Zwackhiomyces polischukii

Scientific classification
- Domain: Eukaryota
- Kingdom: Fungi
- Division: Ascomycota
- Class: Dothideomycetes
- Order: Collemopsidiales
- Family: Xanthopyreniaceae
- Genus: Zwackhiomyces
- Species: Z. polischukii
- Binomial name: Zwackhiomyces polischukii Darmostuk & Khodos. (2017)
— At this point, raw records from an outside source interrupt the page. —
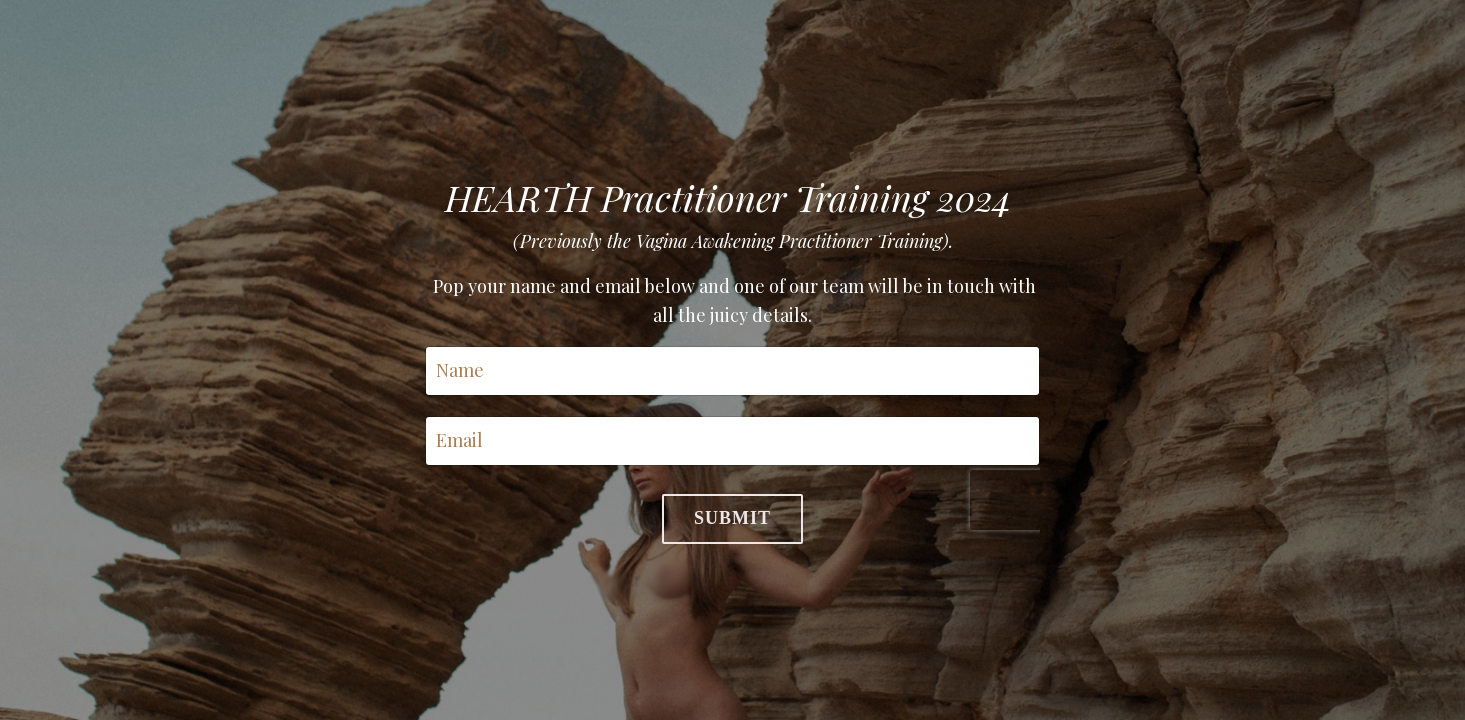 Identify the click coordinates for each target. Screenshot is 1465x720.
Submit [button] (732, 518) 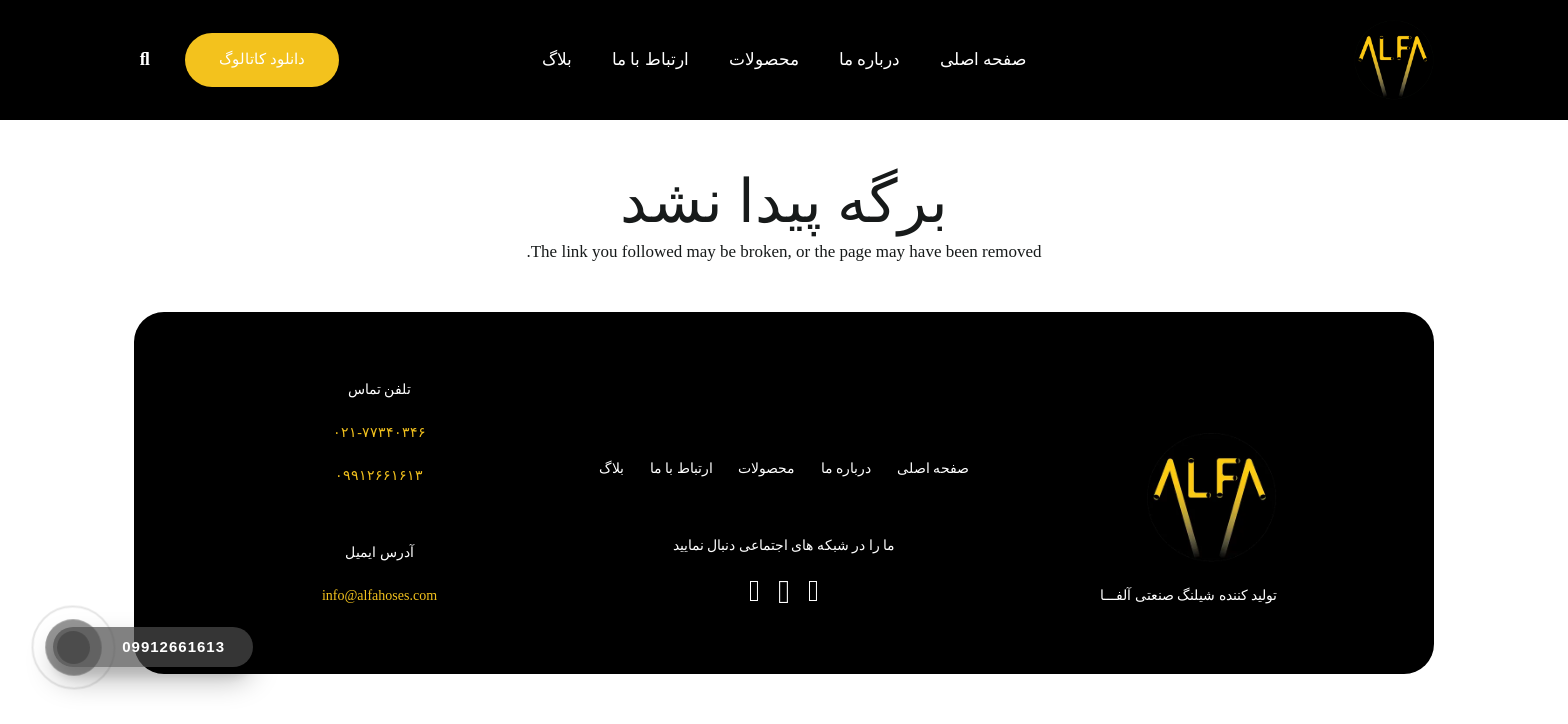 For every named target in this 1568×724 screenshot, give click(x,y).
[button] (145, 60)
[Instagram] (784, 592)
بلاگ (611, 468)
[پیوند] (1394, 60)
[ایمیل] (754, 591)
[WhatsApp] (813, 591)
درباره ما (846, 468)
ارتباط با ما (681, 468)
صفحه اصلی (933, 468)
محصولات (766, 468) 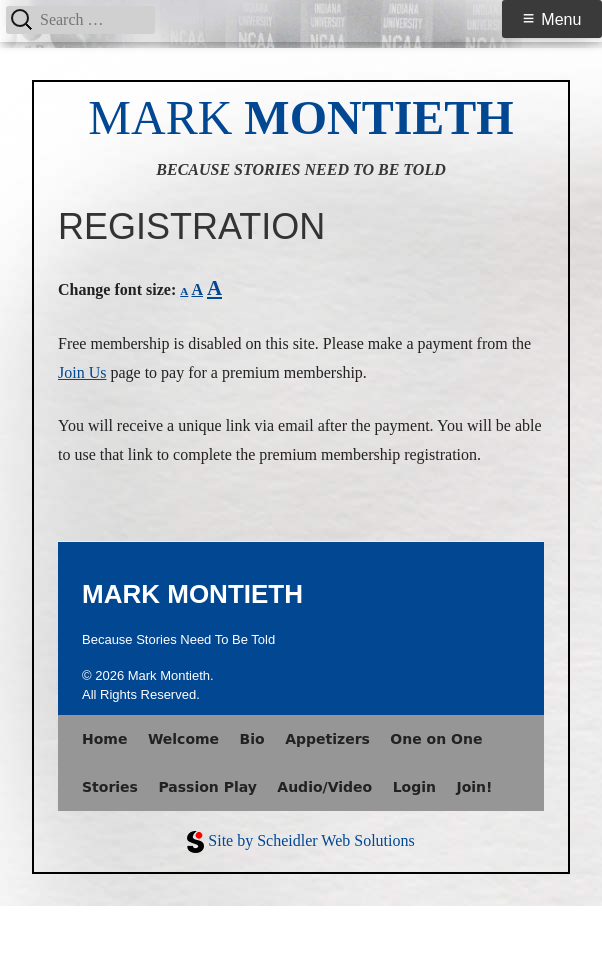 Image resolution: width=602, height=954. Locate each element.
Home (104, 739)
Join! (474, 787)
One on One (436, 739)
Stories (110, 787)
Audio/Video (324, 787)
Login (414, 787)
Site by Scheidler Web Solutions (311, 840)
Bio (252, 739)
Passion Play (207, 787)
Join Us (82, 372)
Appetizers (327, 739)
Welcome (183, 739)
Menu (561, 19) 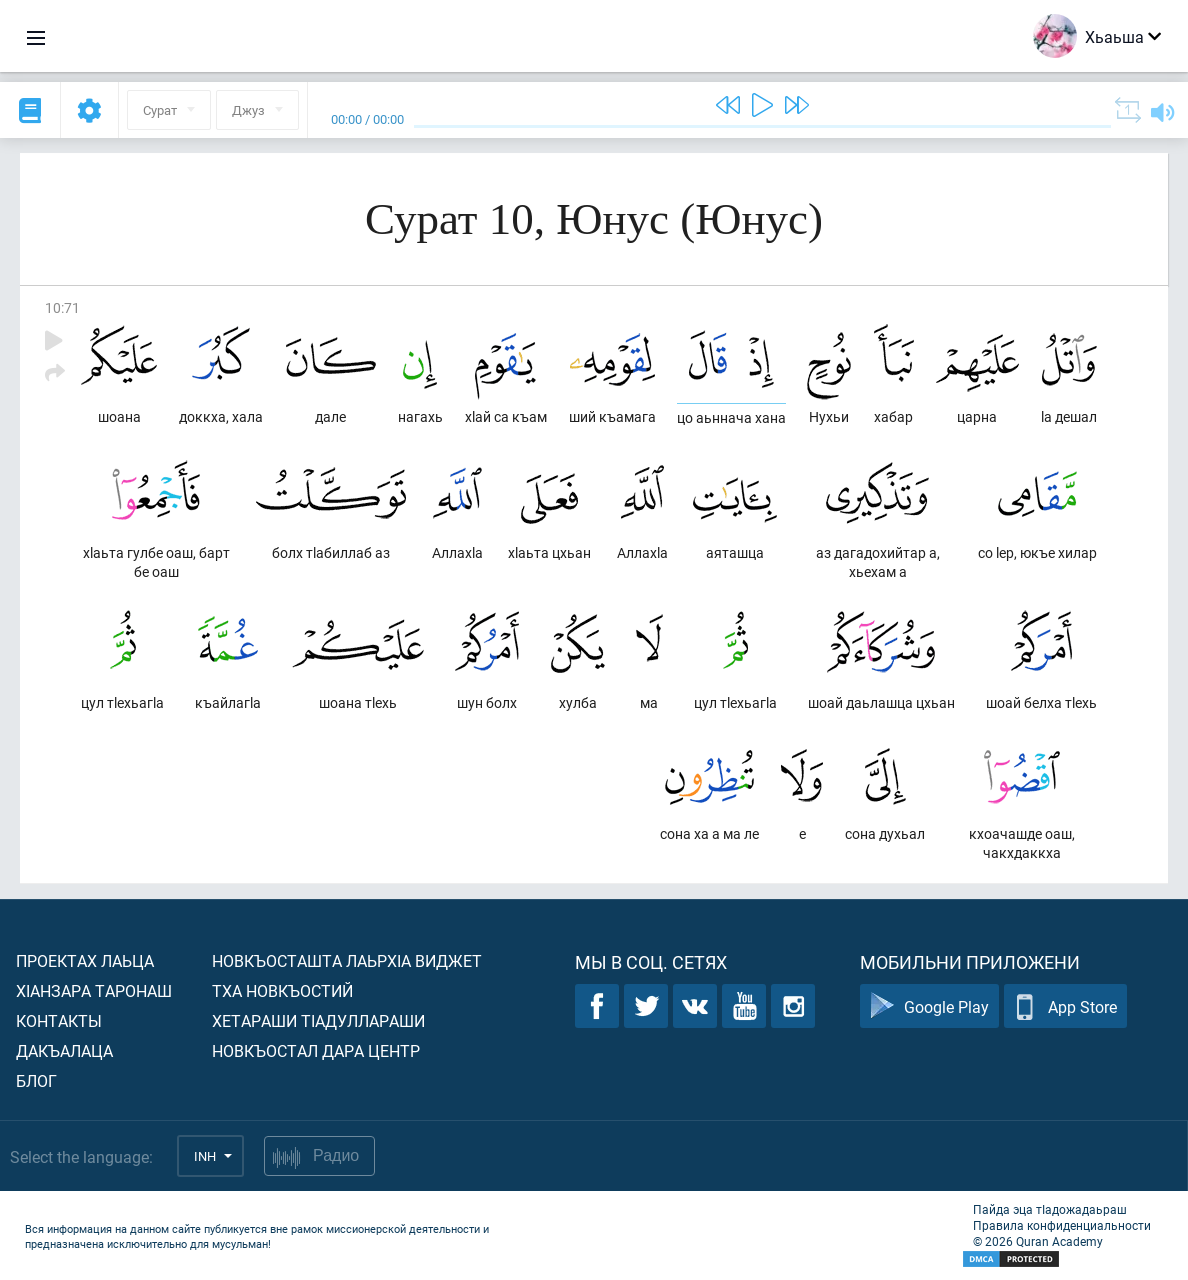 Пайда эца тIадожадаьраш (1050, 1209)
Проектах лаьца (85, 960)
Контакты (59, 1020)
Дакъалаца (64, 1050)
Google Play (929, 1006)
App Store (1065, 1006)
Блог (36, 1080)
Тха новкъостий (282, 990)
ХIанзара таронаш (94, 990)
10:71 (62, 307)
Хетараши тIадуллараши (318, 1020)
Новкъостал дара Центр (316, 1050)
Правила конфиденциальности (1062, 1225)
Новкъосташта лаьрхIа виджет (347, 960) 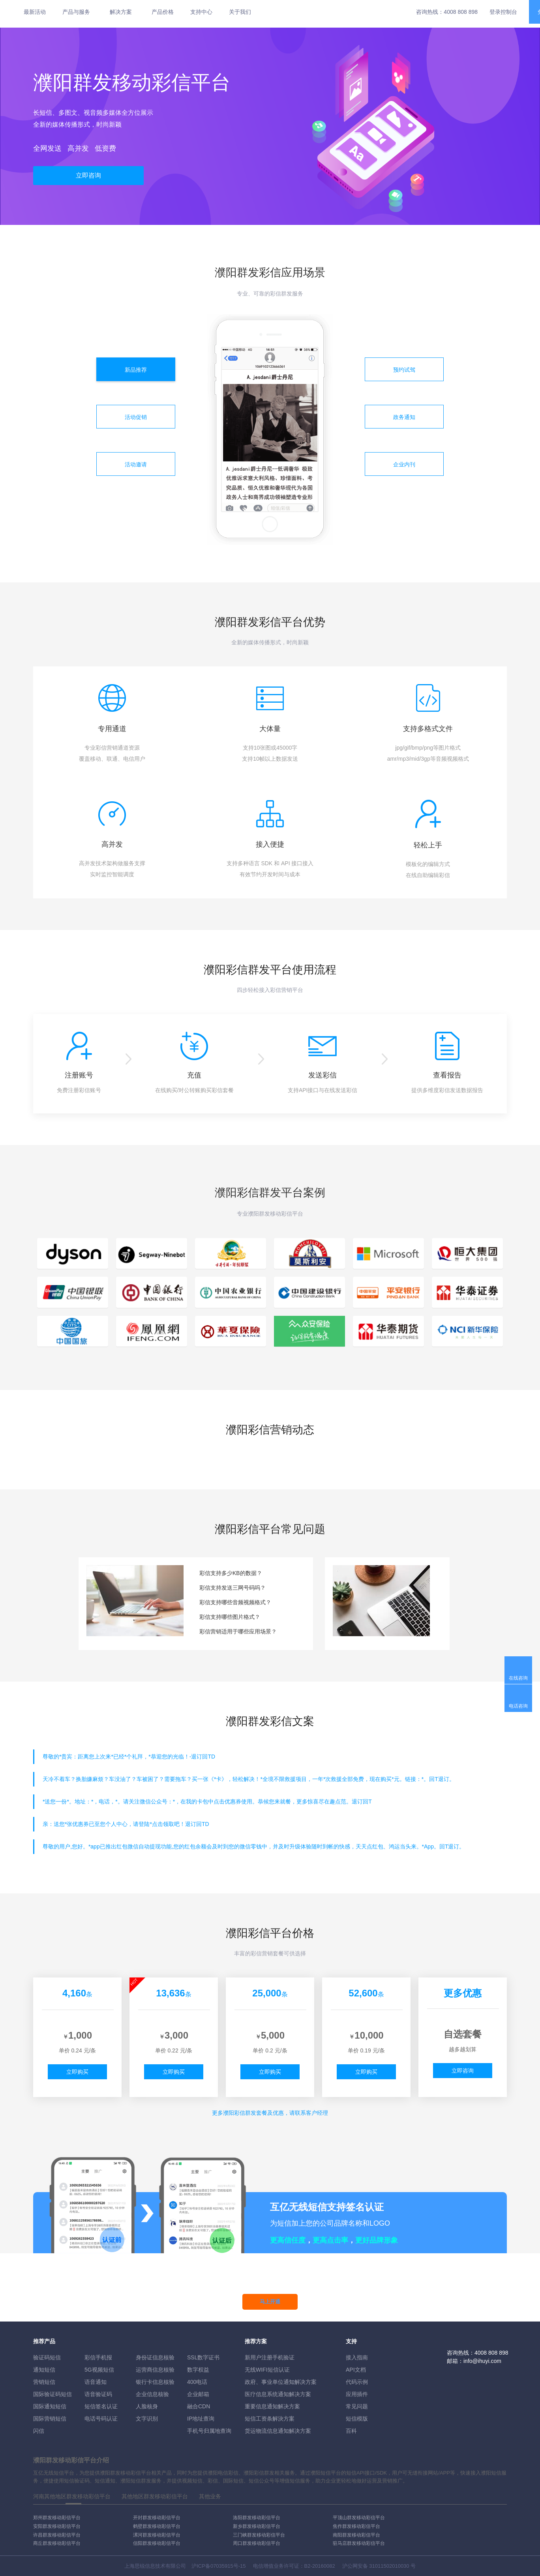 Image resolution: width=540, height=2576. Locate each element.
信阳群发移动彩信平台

= Zwackhiomyces polischukii =

- Authority: Darmostuk & Khodos. (2017)

Species of lichen

Zwackhiomyces polischukii is a species of lichenicolous (lichen-eating) fungus in the family Xanthopyreniaceae. It occurs in Ukraine, where it parasitises the crustose lichens Bacidia fraxinea and B. rubella.

==Taxonomy==

The fungus was formally described as a new species in 2017 by Valeriy Darmostuk and Alexander Khodosovtsev. The type specimen was collected from a western slope of Mount Castel (Autonomous Republic of Crimea) at an altitude of 110 m; there it was found growing on thalli of Bacidia rubella, which itself was growing on Carpinus betulus. The species epithet polischukii honours Ukrainian virologist, professor Valeriy
Polischuk.

==Description==
Zwackhiomyces polischukii has perithecioid ascomata that are initially immersed in the host thallus, but are only partially immersed in maturity. These small (typically 170–190 μm in diameter) black structures are more or less spherical, and are either scattered throughout the thallus surface or roughly arranged in groups of three to five. The asci are club-shaped (clavate) and measure 65–75 by 12–15.0 μm. They usually have eight spores (some have four), with the spores either lined up in a single row (uniseriate) or in two rows (biseriate). Ascospores are hyaline, ellipsoid with a marked constriction at the single septum, and typically measure 18.0–21.6 by 6.0–7.6 μm.

==Habitat and distribution==
Bacidia fraxinea and B. rubella are the two known hosts for Zwackhiomyces polischukii. The authors suggest that the association between these species ranges from parasymbiotic (i.e., the lichen supports a fungal species growing in close association with it, without apparent disadvantage) to weakly parasitic, because the fungal presence does not seem to greatly affect the host, causing only slight deformations in the thallus. In one of the recorded cases, a second lichenicolous fungus–Muellerella hospitans–was co-infecting the host.

In addition to Crimea, Zwackhiomyces polischukii has also been recorded in Bakhchysarai, where the host lichen was growing on oak, and from the Podilskyi District, where the host lichen was growing on maple. As of 2019, Zwackhiomyces polischukii is one of 13 species of Zwackhiomyces known to occur in Ukraine.